Animals were divided into 6 groups and each group comprised of 6 animals (n=6). These were treated orally with single dose therapy (6 mg/kg of artesunate) two times a day on 1 day of post inoculation (PI) for 7 days to monitor the efficacy and potency of prepared lyophilized binary and ternary complexes. Each animal was treated orally with 100 μL artesunate and its various lyophilized complexes.

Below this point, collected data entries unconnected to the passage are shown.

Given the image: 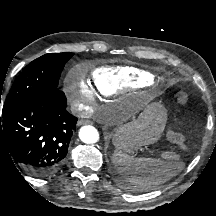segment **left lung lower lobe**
Returning <instances> with one entry per match:
<instances>
[{"label": "left lung lower lobe", "mask_w": 216, "mask_h": 216, "mask_svg": "<svg viewBox=\"0 0 216 216\" xmlns=\"http://www.w3.org/2000/svg\"><path fill=\"white\" fill-rule=\"evenodd\" d=\"M118 183H120L123 187L126 188H132L133 185H131L130 183H128L123 176H121L120 178L117 179Z\"/></svg>", "instance_id": "obj_1"}]
</instances>
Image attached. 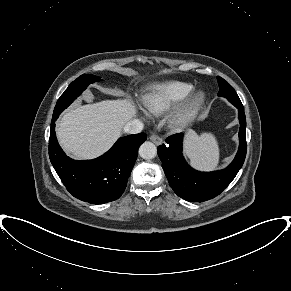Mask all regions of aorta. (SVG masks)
I'll use <instances>...</instances> for the list:
<instances>
[{
	"mask_svg": "<svg viewBox=\"0 0 291 291\" xmlns=\"http://www.w3.org/2000/svg\"><path fill=\"white\" fill-rule=\"evenodd\" d=\"M139 155L146 160L153 159L157 155V147L152 142H144L139 148Z\"/></svg>",
	"mask_w": 291,
	"mask_h": 291,
	"instance_id": "762f6f07",
	"label": "aorta"
}]
</instances>
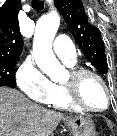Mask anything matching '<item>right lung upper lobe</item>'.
Returning a JSON list of instances; mask_svg holds the SVG:
<instances>
[{
  "label": "right lung upper lobe",
  "mask_w": 117,
  "mask_h": 136,
  "mask_svg": "<svg viewBox=\"0 0 117 136\" xmlns=\"http://www.w3.org/2000/svg\"><path fill=\"white\" fill-rule=\"evenodd\" d=\"M20 0H7L0 10V59L17 60L23 49L19 32Z\"/></svg>",
  "instance_id": "cb5924a9"
}]
</instances>
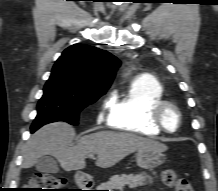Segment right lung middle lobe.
<instances>
[{
	"label": "right lung middle lobe",
	"mask_w": 218,
	"mask_h": 191,
	"mask_svg": "<svg viewBox=\"0 0 218 191\" xmlns=\"http://www.w3.org/2000/svg\"><path fill=\"white\" fill-rule=\"evenodd\" d=\"M103 94L104 92L79 90L69 85L63 78L51 73L44 86V94L38 102V114L31 130L35 132L41 126L55 121L77 125L80 111Z\"/></svg>",
	"instance_id": "1"
}]
</instances>
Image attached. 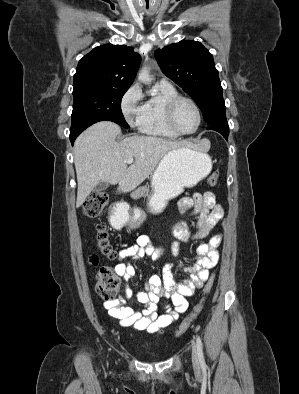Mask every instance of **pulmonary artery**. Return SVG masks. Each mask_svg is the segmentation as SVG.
Returning <instances> with one entry per match:
<instances>
[{"label":"pulmonary artery","instance_id":"obj_1","mask_svg":"<svg viewBox=\"0 0 299 394\" xmlns=\"http://www.w3.org/2000/svg\"><path fill=\"white\" fill-rule=\"evenodd\" d=\"M160 83L165 84V85H171L170 82L165 78L161 79Z\"/></svg>","mask_w":299,"mask_h":394}]
</instances>
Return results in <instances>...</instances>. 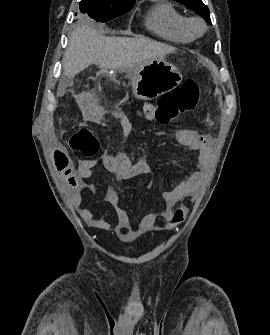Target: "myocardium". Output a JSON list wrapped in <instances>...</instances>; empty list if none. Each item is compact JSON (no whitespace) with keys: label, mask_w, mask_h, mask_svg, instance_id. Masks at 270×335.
I'll return each instance as SVG.
<instances>
[{"label":"myocardium","mask_w":270,"mask_h":335,"mask_svg":"<svg viewBox=\"0 0 270 335\" xmlns=\"http://www.w3.org/2000/svg\"><path fill=\"white\" fill-rule=\"evenodd\" d=\"M188 26L195 35H202L206 29L204 22L199 18H191L188 20Z\"/></svg>","instance_id":"f54148a6"}]
</instances>
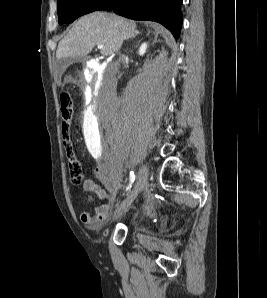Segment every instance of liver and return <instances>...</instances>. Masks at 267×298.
<instances>
[{"label": "liver", "mask_w": 267, "mask_h": 298, "mask_svg": "<svg viewBox=\"0 0 267 298\" xmlns=\"http://www.w3.org/2000/svg\"><path fill=\"white\" fill-rule=\"evenodd\" d=\"M136 23L106 12H93L81 17L60 41L56 58H75L88 55L96 45H103L100 53L111 56L123 41L131 38Z\"/></svg>", "instance_id": "liver-1"}]
</instances>
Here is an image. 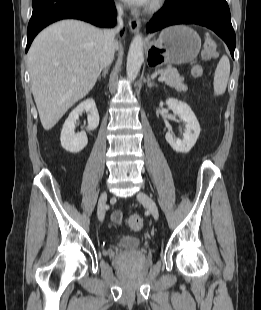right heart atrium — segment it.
<instances>
[{"mask_svg": "<svg viewBox=\"0 0 261 310\" xmlns=\"http://www.w3.org/2000/svg\"><path fill=\"white\" fill-rule=\"evenodd\" d=\"M116 9H117L118 11H121V10H122V7H121V5H120L119 3L116 4Z\"/></svg>", "mask_w": 261, "mask_h": 310, "instance_id": "right-heart-atrium-1", "label": "right heart atrium"}]
</instances>
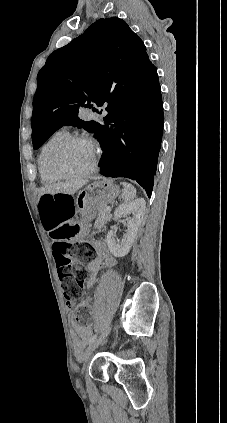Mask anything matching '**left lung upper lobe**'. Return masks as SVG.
Wrapping results in <instances>:
<instances>
[{
  "mask_svg": "<svg viewBox=\"0 0 227 423\" xmlns=\"http://www.w3.org/2000/svg\"><path fill=\"white\" fill-rule=\"evenodd\" d=\"M154 70L143 41L122 19L94 22L50 54L39 71L32 114L34 149L63 125L84 128L98 138L101 124L80 120L79 107L94 103L107 106V112L129 109Z\"/></svg>",
  "mask_w": 227,
  "mask_h": 423,
  "instance_id": "left-lung-upper-lobe-1",
  "label": "left lung upper lobe"
}]
</instances>
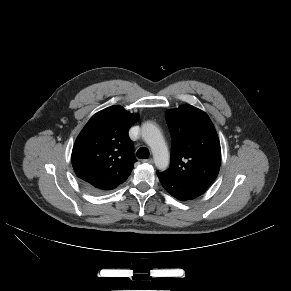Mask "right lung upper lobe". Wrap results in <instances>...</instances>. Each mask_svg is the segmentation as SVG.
Segmentation results:
<instances>
[{
  "mask_svg": "<svg viewBox=\"0 0 291 291\" xmlns=\"http://www.w3.org/2000/svg\"><path fill=\"white\" fill-rule=\"evenodd\" d=\"M138 117L118 105L91 117L72 150L73 169L82 182L107 191L127 180L136 161L128 129Z\"/></svg>",
  "mask_w": 291,
  "mask_h": 291,
  "instance_id": "1",
  "label": "right lung upper lobe"
}]
</instances>
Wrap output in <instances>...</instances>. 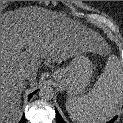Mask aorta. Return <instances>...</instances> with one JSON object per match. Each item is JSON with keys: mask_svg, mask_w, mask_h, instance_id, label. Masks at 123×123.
Wrapping results in <instances>:
<instances>
[{"mask_svg": "<svg viewBox=\"0 0 123 123\" xmlns=\"http://www.w3.org/2000/svg\"><path fill=\"white\" fill-rule=\"evenodd\" d=\"M54 91L53 88L49 85L41 87L39 90V97L44 101H49L53 98Z\"/></svg>", "mask_w": 123, "mask_h": 123, "instance_id": "aorta-1", "label": "aorta"}]
</instances>
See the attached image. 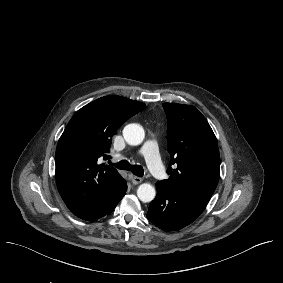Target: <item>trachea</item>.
I'll return each mask as SVG.
<instances>
[{
	"mask_svg": "<svg viewBox=\"0 0 283 283\" xmlns=\"http://www.w3.org/2000/svg\"><path fill=\"white\" fill-rule=\"evenodd\" d=\"M116 167L121 170L131 171L138 177H142L144 173L142 166L130 164L127 160H121L116 164Z\"/></svg>",
	"mask_w": 283,
	"mask_h": 283,
	"instance_id": "3493384b",
	"label": "trachea"
}]
</instances>
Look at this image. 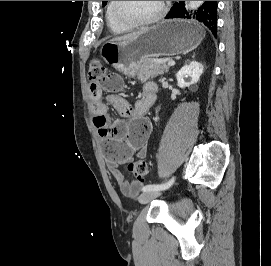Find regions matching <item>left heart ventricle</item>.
<instances>
[{"label":"left heart ventricle","instance_id":"obj_1","mask_svg":"<svg viewBox=\"0 0 271 266\" xmlns=\"http://www.w3.org/2000/svg\"><path fill=\"white\" fill-rule=\"evenodd\" d=\"M160 7V1H121V13L132 20H144L153 16Z\"/></svg>","mask_w":271,"mask_h":266}]
</instances>
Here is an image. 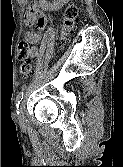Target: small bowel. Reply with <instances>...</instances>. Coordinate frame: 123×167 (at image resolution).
I'll use <instances>...</instances> for the list:
<instances>
[{
    "instance_id": "small-bowel-1",
    "label": "small bowel",
    "mask_w": 123,
    "mask_h": 167,
    "mask_svg": "<svg viewBox=\"0 0 123 167\" xmlns=\"http://www.w3.org/2000/svg\"><path fill=\"white\" fill-rule=\"evenodd\" d=\"M59 2H65L66 0H58ZM56 8V7H53ZM45 11L41 4L33 3L30 6L29 11L25 14L24 21L28 25L36 24V29L28 31L24 35L26 42L32 46L30 48L29 57L40 58L43 53V47L40 45V41L44 36L45 27Z\"/></svg>"
}]
</instances>
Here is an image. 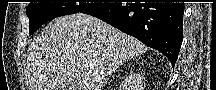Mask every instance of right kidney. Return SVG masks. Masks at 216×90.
Here are the masks:
<instances>
[{
	"instance_id": "obj_1",
	"label": "right kidney",
	"mask_w": 216,
	"mask_h": 90,
	"mask_svg": "<svg viewBox=\"0 0 216 90\" xmlns=\"http://www.w3.org/2000/svg\"><path fill=\"white\" fill-rule=\"evenodd\" d=\"M131 78H132V76H131ZM134 80H135V84H141V82H142V78H140V76H137V78H134Z\"/></svg>"
}]
</instances>
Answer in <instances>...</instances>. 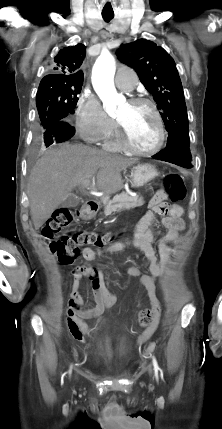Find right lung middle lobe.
I'll return each instance as SVG.
<instances>
[{
    "instance_id": "1",
    "label": "right lung middle lobe",
    "mask_w": 222,
    "mask_h": 429,
    "mask_svg": "<svg viewBox=\"0 0 222 429\" xmlns=\"http://www.w3.org/2000/svg\"><path fill=\"white\" fill-rule=\"evenodd\" d=\"M82 83L44 82L40 83L36 106L42 127L46 130L52 125L69 120L74 113Z\"/></svg>"
}]
</instances>
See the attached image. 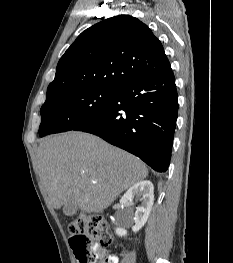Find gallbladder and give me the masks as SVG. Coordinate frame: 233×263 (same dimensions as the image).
Masks as SVG:
<instances>
[{
    "label": "gallbladder",
    "instance_id": "1",
    "mask_svg": "<svg viewBox=\"0 0 233 263\" xmlns=\"http://www.w3.org/2000/svg\"><path fill=\"white\" fill-rule=\"evenodd\" d=\"M77 211V206L73 202V199L70 198L68 203L63 207V213L66 216H73Z\"/></svg>",
    "mask_w": 233,
    "mask_h": 263
}]
</instances>
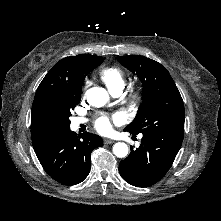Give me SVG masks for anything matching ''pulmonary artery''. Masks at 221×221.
Segmentation results:
<instances>
[{
  "instance_id": "e3ab8cb5",
  "label": "pulmonary artery",
  "mask_w": 221,
  "mask_h": 221,
  "mask_svg": "<svg viewBox=\"0 0 221 221\" xmlns=\"http://www.w3.org/2000/svg\"><path fill=\"white\" fill-rule=\"evenodd\" d=\"M121 93H122V89H118V90H115V91L111 92V94H112L113 96H115V97L120 96ZM85 121H86V120H85L84 118H76V119L74 120V124H75V125H79V124H81V123H84Z\"/></svg>"
}]
</instances>
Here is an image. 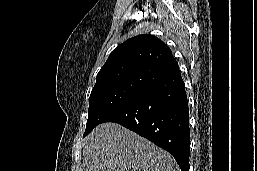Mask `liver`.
Instances as JSON below:
<instances>
[{
	"instance_id": "liver-1",
	"label": "liver",
	"mask_w": 257,
	"mask_h": 171,
	"mask_svg": "<svg viewBox=\"0 0 257 171\" xmlns=\"http://www.w3.org/2000/svg\"><path fill=\"white\" fill-rule=\"evenodd\" d=\"M80 171H180L174 158L116 123L97 126L86 138Z\"/></svg>"
}]
</instances>
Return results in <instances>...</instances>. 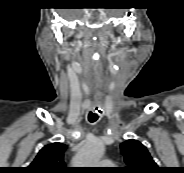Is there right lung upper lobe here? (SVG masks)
Wrapping results in <instances>:
<instances>
[{"instance_id": "right-lung-upper-lobe-1", "label": "right lung upper lobe", "mask_w": 184, "mask_h": 173, "mask_svg": "<svg viewBox=\"0 0 184 173\" xmlns=\"http://www.w3.org/2000/svg\"><path fill=\"white\" fill-rule=\"evenodd\" d=\"M65 150L66 145L58 142L44 146L25 172L68 173V168L64 164Z\"/></svg>"}]
</instances>
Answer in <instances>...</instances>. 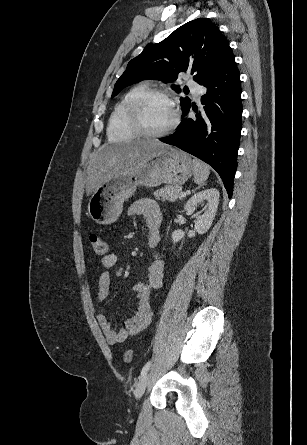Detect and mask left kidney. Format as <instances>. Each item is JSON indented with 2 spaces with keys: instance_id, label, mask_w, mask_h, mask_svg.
<instances>
[{
  "instance_id": "left-kidney-1",
  "label": "left kidney",
  "mask_w": 307,
  "mask_h": 445,
  "mask_svg": "<svg viewBox=\"0 0 307 445\" xmlns=\"http://www.w3.org/2000/svg\"><path fill=\"white\" fill-rule=\"evenodd\" d=\"M201 200H208L207 206L204 210V214H199L196 212V223L194 227V231H189L188 237H195L196 233L198 235H204L207 233L208 229H210L214 216L216 214L218 202H219V190L217 188H207V190H201V192H196L193 194L191 198H189L188 202H186L184 208L186 210V214H193L197 202H201ZM184 233L181 229H177V231H173L172 233V241L173 243H178L183 239Z\"/></svg>"
}]
</instances>
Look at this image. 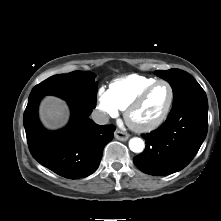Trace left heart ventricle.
Instances as JSON below:
<instances>
[{
	"mask_svg": "<svg viewBox=\"0 0 221 221\" xmlns=\"http://www.w3.org/2000/svg\"><path fill=\"white\" fill-rule=\"evenodd\" d=\"M169 95V88L165 84L156 86L135 111L134 120L137 123L146 124L158 119L168 103Z\"/></svg>",
	"mask_w": 221,
	"mask_h": 221,
	"instance_id": "1",
	"label": "left heart ventricle"
}]
</instances>
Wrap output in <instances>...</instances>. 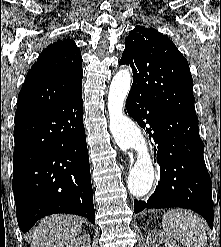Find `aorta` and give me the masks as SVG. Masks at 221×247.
I'll use <instances>...</instances> for the list:
<instances>
[{"mask_svg":"<svg viewBox=\"0 0 221 247\" xmlns=\"http://www.w3.org/2000/svg\"><path fill=\"white\" fill-rule=\"evenodd\" d=\"M130 87L131 75L126 69L119 71L110 84L108 93L110 131L121 150H132L136 153V160L130 169L127 184L133 196L143 197L152 188L154 168L141 130L123 114Z\"/></svg>","mask_w":221,"mask_h":247,"instance_id":"aorta-1","label":"aorta"}]
</instances>
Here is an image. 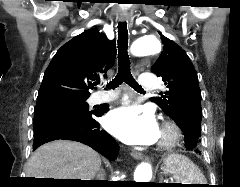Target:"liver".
I'll list each match as a JSON object with an SVG mask.
<instances>
[{
	"label": "liver",
	"instance_id": "1",
	"mask_svg": "<svg viewBox=\"0 0 240 187\" xmlns=\"http://www.w3.org/2000/svg\"><path fill=\"white\" fill-rule=\"evenodd\" d=\"M101 158L79 142L56 140L40 146L27 163V178L93 180Z\"/></svg>",
	"mask_w": 240,
	"mask_h": 187
}]
</instances>
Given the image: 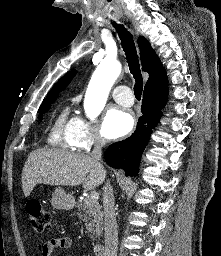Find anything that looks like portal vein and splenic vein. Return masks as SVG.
Wrapping results in <instances>:
<instances>
[{
	"mask_svg": "<svg viewBox=\"0 0 221 256\" xmlns=\"http://www.w3.org/2000/svg\"><path fill=\"white\" fill-rule=\"evenodd\" d=\"M90 198L94 201H98L99 199V194L96 192V191H92L91 192V195H90Z\"/></svg>",
	"mask_w": 221,
	"mask_h": 256,
	"instance_id": "1",
	"label": "portal vein and splenic vein"
}]
</instances>
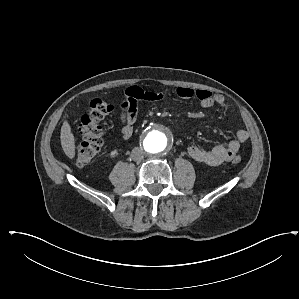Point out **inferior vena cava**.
<instances>
[{
	"mask_svg": "<svg viewBox=\"0 0 299 299\" xmlns=\"http://www.w3.org/2000/svg\"><path fill=\"white\" fill-rule=\"evenodd\" d=\"M131 156L134 161L139 162L144 158V150L141 147H135L132 150Z\"/></svg>",
	"mask_w": 299,
	"mask_h": 299,
	"instance_id": "obj_1",
	"label": "inferior vena cava"
}]
</instances>
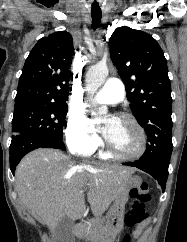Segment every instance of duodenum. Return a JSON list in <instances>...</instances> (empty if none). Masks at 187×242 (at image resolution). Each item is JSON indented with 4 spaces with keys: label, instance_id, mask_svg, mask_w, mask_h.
<instances>
[{
    "label": "duodenum",
    "instance_id": "1",
    "mask_svg": "<svg viewBox=\"0 0 187 242\" xmlns=\"http://www.w3.org/2000/svg\"><path fill=\"white\" fill-rule=\"evenodd\" d=\"M84 231V224L83 223H76L73 227V232L76 236H81Z\"/></svg>",
    "mask_w": 187,
    "mask_h": 242
}]
</instances>
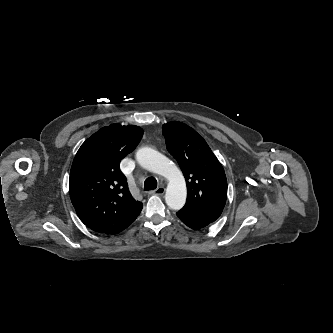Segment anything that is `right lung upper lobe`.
<instances>
[{
  "mask_svg": "<svg viewBox=\"0 0 333 333\" xmlns=\"http://www.w3.org/2000/svg\"><path fill=\"white\" fill-rule=\"evenodd\" d=\"M142 136L138 126L112 124L94 133L75 155L69 194L78 217L93 231L118 234L140 214L142 203L130 194L119 164Z\"/></svg>",
  "mask_w": 333,
  "mask_h": 333,
  "instance_id": "right-lung-upper-lobe-1",
  "label": "right lung upper lobe"
}]
</instances>
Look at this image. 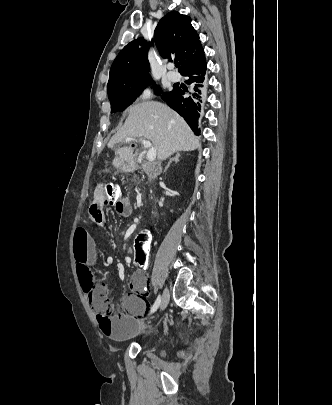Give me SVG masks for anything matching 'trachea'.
<instances>
[{"mask_svg": "<svg viewBox=\"0 0 332 405\" xmlns=\"http://www.w3.org/2000/svg\"><path fill=\"white\" fill-rule=\"evenodd\" d=\"M175 66L178 68L180 66V64L178 62H176Z\"/></svg>", "mask_w": 332, "mask_h": 405, "instance_id": "3493384b", "label": "trachea"}]
</instances>
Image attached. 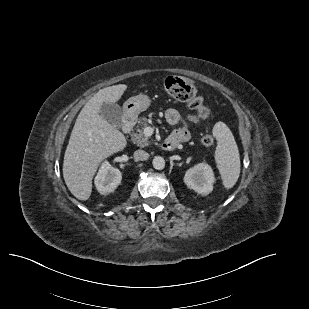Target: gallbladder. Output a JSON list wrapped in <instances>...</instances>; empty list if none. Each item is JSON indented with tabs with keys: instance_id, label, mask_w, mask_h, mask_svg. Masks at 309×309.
Here are the masks:
<instances>
[{
	"instance_id": "bac80fb5",
	"label": "gallbladder",
	"mask_w": 309,
	"mask_h": 309,
	"mask_svg": "<svg viewBox=\"0 0 309 309\" xmlns=\"http://www.w3.org/2000/svg\"><path fill=\"white\" fill-rule=\"evenodd\" d=\"M100 115L112 126L120 128L122 126L123 112L117 103H103Z\"/></svg>"
}]
</instances>
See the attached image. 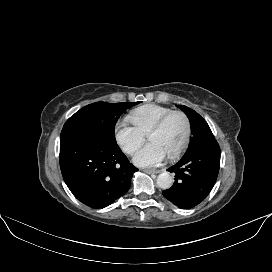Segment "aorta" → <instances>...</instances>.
Segmentation results:
<instances>
[{
    "mask_svg": "<svg viewBox=\"0 0 272 272\" xmlns=\"http://www.w3.org/2000/svg\"><path fill=\"white\" fill-rule=\"evenodd\" d=\"M156 183L161 189H169L173 184V177L168 172H163L158 175Z\"/></svg>",
    "mask_w": 272,
    "mask_h": 272,
    "instance_id": "762f6f07",
    "label": "aorta"
}]
</instances>
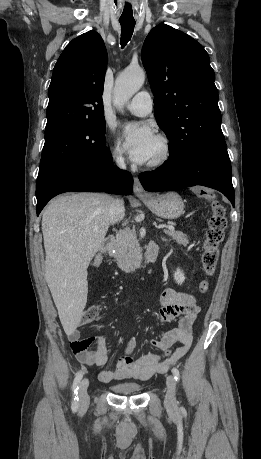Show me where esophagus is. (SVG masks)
I'll list each match as a JSON object with an SVG mask.
<instances>
[{"label": "esophagus", "mask_w": 261, "mask_h": 459, "mask_svg": "<svg viewBox=\"0 0 261 459\" xmlns=\"http://www.w3.org/2000/svg\"><path fill=\"white\" fill-rule=\"evenodd\" d=\"M134 194L137 196V197H146L148 196L147 192L145 191V189L143 188L140 180L138 179V177H134Z\"/></svg>", "instance_id": "esophagus-1"}]
</instances>
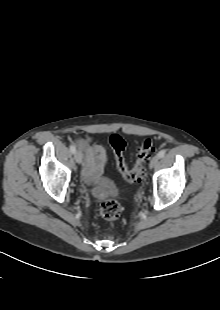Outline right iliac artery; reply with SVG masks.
Returning <instances> with one entry per match:
<instances>
[{"instance_id": "82829eb1", "label": "right iliac artery", "mask_w": 220, "mask_h": 310, "mask_svg": "<svg viewBox=\"0 0 220 310\" xmlns=\"http://www.w3.org/2000/svg\"><path fill=\"white\" fill-rule=\"evenodd\" d=\"M70 151H71V153H75L76 147L74 145H70Z\"/></svg>"}]
</instances>
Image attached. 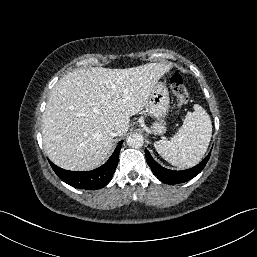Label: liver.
I'll use <instances>...</instances> for the list:
<instances>
[{
	"instance_id": "obj_1",
	"label": "liver",
	"mask_w": 257,
	"mask_h": 257,
	"mask_svg": "<svg viewBox=\"0 0 257 257\" xmlns=\"http://www.w3.org/2000/svg\"><path fill=\"white\" fill-rule=\"evenodd\" d=\"M170 68L147 63L127 69H76L63 76L43 114V145L49 159L72 171L103 164L113 146L109 132L128 131L130 116L145 107L153 86Z\"/></svg>"
}]
</instances>
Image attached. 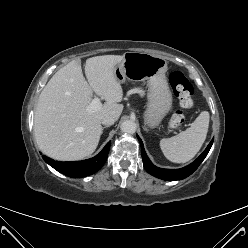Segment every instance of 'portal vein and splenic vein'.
Here are the masks:
<instances>
[{
    "label": "portal vein and splenic vein",
    "mask_w": 248,
    "mask_h": 248,
    "mask_svg": "<svg viewBox=\"0 0 248 248\" xmlns=\"http://www.w3.org/2000/svg\"><path fill=\"white\" fill-rule=\"evenodd\" d=\"M101 107V102L100 99L98 97H95L92 102L90 103V105L88 106L89 110H97Z\"/></svg>",
    "instance_id": "1"
}]
</instances>
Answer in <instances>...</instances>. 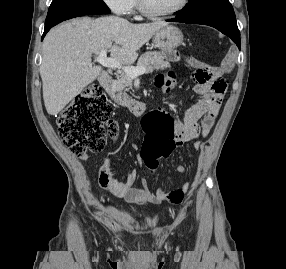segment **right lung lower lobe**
I'll use <instances>...</instances> for the list:
<instances>
[{
    "label": "right lung lower lobe",
    "mask_w": 286,
    "mask_h": 269,
    "mask_svg": "<svg viewBox=\"0 0 286 269\" xmlns=\"http://www.w3.org/2000/svg\"><path fill=\"white\" fill-rule=\"evenodd\" d=\"M52 27H53V26H51V27H45L44 33H43V36H42V40H43L44 36L47 34V32H48Z\"/></svg>",
    "instance_id": "right-lung-lower-lobe-1"
}]
</instances>
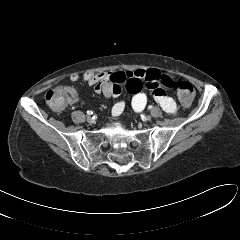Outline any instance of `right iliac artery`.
<instances>
[{
	"label": "right iliac artery",
	"instance_id": "obj_1",
	"mask_svg": "<svg viewBox=\"0 0 240 240\" xmlns=\"http://www.w3.org/2000/svg\"><path fill=\"white\" fill-rule=\"evenodd\" d=\"M93 112L92 111H87V115H92Z\"/></svg>",
	"mask_w": 240,
	"mask_h": 240
}]
</instances>
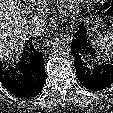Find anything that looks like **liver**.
<instances>
[{"mask_svg":"<svg viewBox=\"0 0 113 113\" xmlns=\"http://www.w3.org/2000/svg\"><path fill=\"white\" fill-rule=\"evenodd\" d=\"M25 11L19 0H0V58H18L27 37Z\"/></svg>","mask_w":113,"mask_h":113,"instance_id":"1","label":"liver"}]
</instances>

• 1.Control group—treated with 0.5% carboxymethyl cellulose (CMC) suspension;
• 2.Standard group—administered artesunate in 0.5% CMC suspension;
• 3.Test group 1—treated with binary As–β-CD complex in 0.5% CMC suspension;
• 4.Test group 2—treated with binary As–Me-β-CD complex in 0.5% CMC suspension;
• 5.Test group 3—treated with binary As–HP-β-CD complex in 0.5% CMC suspension and
• 6.Test group 4—treated with ternary As–β-CD–PEG complex in 0.5% CMC suspension.

2.12.1. Statistical analysis

Data of parasitemia of animals treated with different inclusion complexes were statistically assessed by one-way ANOVA and Turkey's test using Jandel sigma stat 2.0 version. Differences were considered significant at P<0.05.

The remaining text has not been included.